Detrimental Effects of Water-Logging:
Flooding with consequent crop submergence is a problem in many of the lower lying wetlands. Detrimental effects of water-logging are discussed.
(1) Water depth:
Lowland areas are usually flooded to depths of about 50 cm (shallow rainfed lowland, and medium-deep) and the limitations to crop production associated with extensively low reduction potentials and partly because of low phosphorus availability.

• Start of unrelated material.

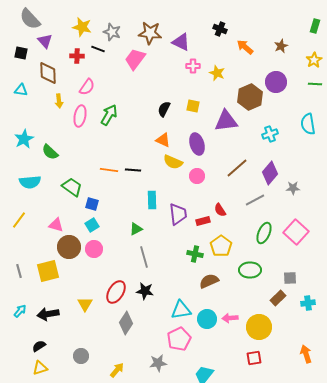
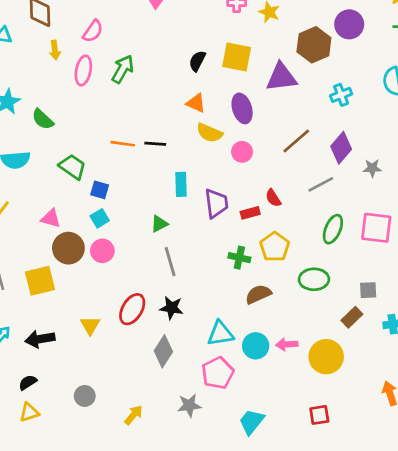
yellow square: (193, 106) -> (237, 57), size x1.6
pink square: (296, 232) -> (376, 228), turned -35
gray diamond: (126, 323) -> (163, 351), moved
red square: (254, 358) -> (319, 415), moved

In the ‘deep-water’ (flooding to depths of 50 to 100 cm) and ‘very deep-water’ or ‘floating’ (water depth more than 100 cm) areas, the principal problem of rice production is the tendency for the rice crop to be submerged for periods of up to 10 days or more.
(2) Poor aeration:
Due to water-logging, a part of the soil air moves out into the atmosphere as it is displaced by the incoming water. Inadequate supply of oxygen either retards or ceases plant growth as the accumulated carbon dioxide hampers the growth of the plant roots. Poor aeration results in the development of toxin and other injurious substances. Only rice plants can survive poor aeration due to water-logging.
(3) Soil structure:
Continuous water stagnation destroys the soil structure and makes the soil compact.
(4) Soil temperature:
Water-logging lowers down the soil temperature. Moist soils have a higher specific heat than dry soils. Consequently, a moist soil has lower temperature than dry soil. Low temperature affects the microorganism activity which consequently lowered the rate of nitrogen-fixation.
(5) Soil pH:
There are reversible pH change of the flooded soils, pH tends to increase in acid soils and decrease in alkaline soils, undoubtedly pH is alter towards normal.
(6) Availability of nutrients:
Nitrogen. Nitrogen deficiency is extremely common in water-logged soils. Due to lower temperature and reduced condition, mineralization of organic N is affected.
The inorganic forms of P are usually present at higher levels in flooded soils than in upland soils. An experiment showed that reduction of the soil by flooding decreases P absorption by 28-70%.
K response is apparent in many lowland soils. Flooding and puddling of the soils during lowland preparation may considerably increase the soil solution concentration of K because of displacement of exchangeable K by the large amounts of Fe++ and Mn++ in the soil solution.
Sulphur deficiency has been reported from many lowland areas. The reduction of SO4– in flooded soils has three implications for rice culture; the supply may become insufficient, Zn and Cu may be immobilized, and H2Stoxicity may arise particularly in soils low in Fe.
Widespread deficiency of Zn to rice crop in wetland conditions is reported. Zinc is most frequently deficient in alkaline soils.
Iron and Manganese:
Fe++ and Mn++ an available in excess causing toxicity to the plant.
Salinity is an important constraint to rice production in many coastal lowlands as well as in some poorly drained in land areas.
(8) Effect on crops:
Under water-logged condition all field crops cannot survive due to poor aeration and unavailability of nutrients to the plant. Only rice is an exception.